● EXERCISE GOAL
Verbatim copy without images: return all of the data as it stands.

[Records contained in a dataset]
★ ★ ★

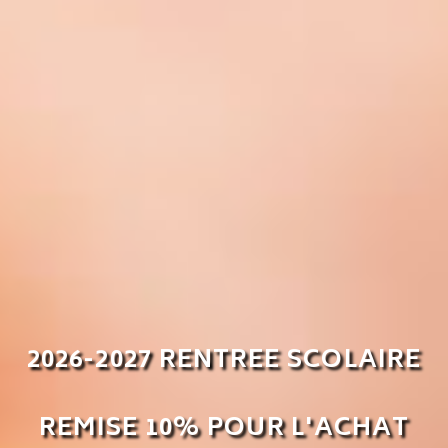
2026-2027 RENTREE SCOLAIRE
REMISE 10% POUR L'ACHAT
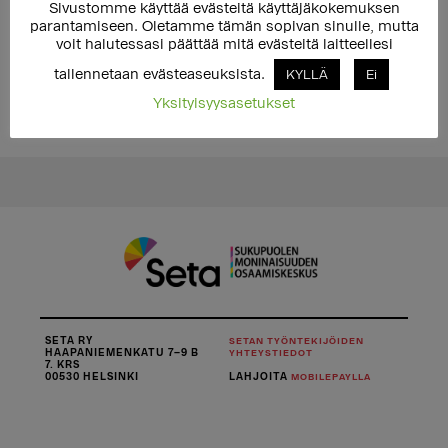
Sivustomme käyttää evästeitä käyttäjäkokemuksen
parantamiseen. Oletamme tämän sopivan sinulle, mutta
voit halutessasi päättää mitä evästeitä laitteellesi
tallennetaan evästeaseuksista.
KYLLÄ
Ei
Yksityisyysasetukset
SETA RY
SETAN TYÖNTEKIJÖIDEN
HAAPANIEMENKATU 7–9 B
YHTEYSTIEDOT
7. KRS
00530 HELSINKI
LAHJOITA
MOBILEPAYLLA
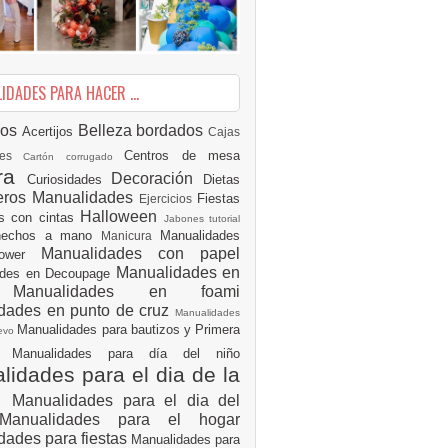
DADES PARA HACER ...
ios
Belleza
bordados
Acertijos
Cajas
Centros de mesa
des
Cartón corrugado
ura
Decoración
Curiosidades
Dietas
eros Manualidades
Fiestas
Ejercicios
Halloween
es con cintas
Jabones tutorial
 hechos a mano
Manualidades
Manicura
Manualidades con papel
hower
Manualidades en
ades en Decoupage
ro
Manualidades en foami
dades en punto de cruz
Manualidades
Manualidades para bautizos y Primera
uevo
ón
Manualidades para día del niño
idades para el dia de la
e
Manualidades para el dia del
Manualidades para el hogar
dades para fiestas
Manualidades para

★ ★ ★

● EXERCISE ANSWER
2026-2027 RENTREE SCOLAIRE
REMISE 10% POUR L'ACHAT
Sivustomme käyttää evästeitä käyttäjäkokemuksen
parantamiseen. Oletamme tämän sopivan sinulle, mutta
voit halutessasi päättää mitä evästeitä laitteellesi
tallennetaan evästeaseuksista.
KYLLÄ
Ei
Yksityisyysasetukset
SETA RY
SETAN TYÖNTEKIJÖIDEN
HAAPANIEMENKATU 7–9 B
YHTEYSTIEDOT
7. KRS
00530 HELSINKI
LAHJOITA
MOBILEPAYLLA
DADES PARA HACER ...
ios
Belleza
bordados
Acertijos
Cajas
Centros de mesa
des
Cartón corrugado
ura
Decoración
Curiosidades
Dietas
eros Manualidades
Fiestas
Ejercicios
Halloween
es con cintas
Jabones tutorial
 hechos a mano
Manualidades
Manicura
Manualidades con papel
hower
Manualidades en
ades en Decoupage
ro
Manualidades en foami
dades en punto de cruz
Manualidades
Manualidades para bautizos y Primera
uevo
ón
Manualidades para día del niño
idades para el dia de la
e
Manualidades para el dia del
Manualidades para el hogar
dades para fiestas
Manualidades para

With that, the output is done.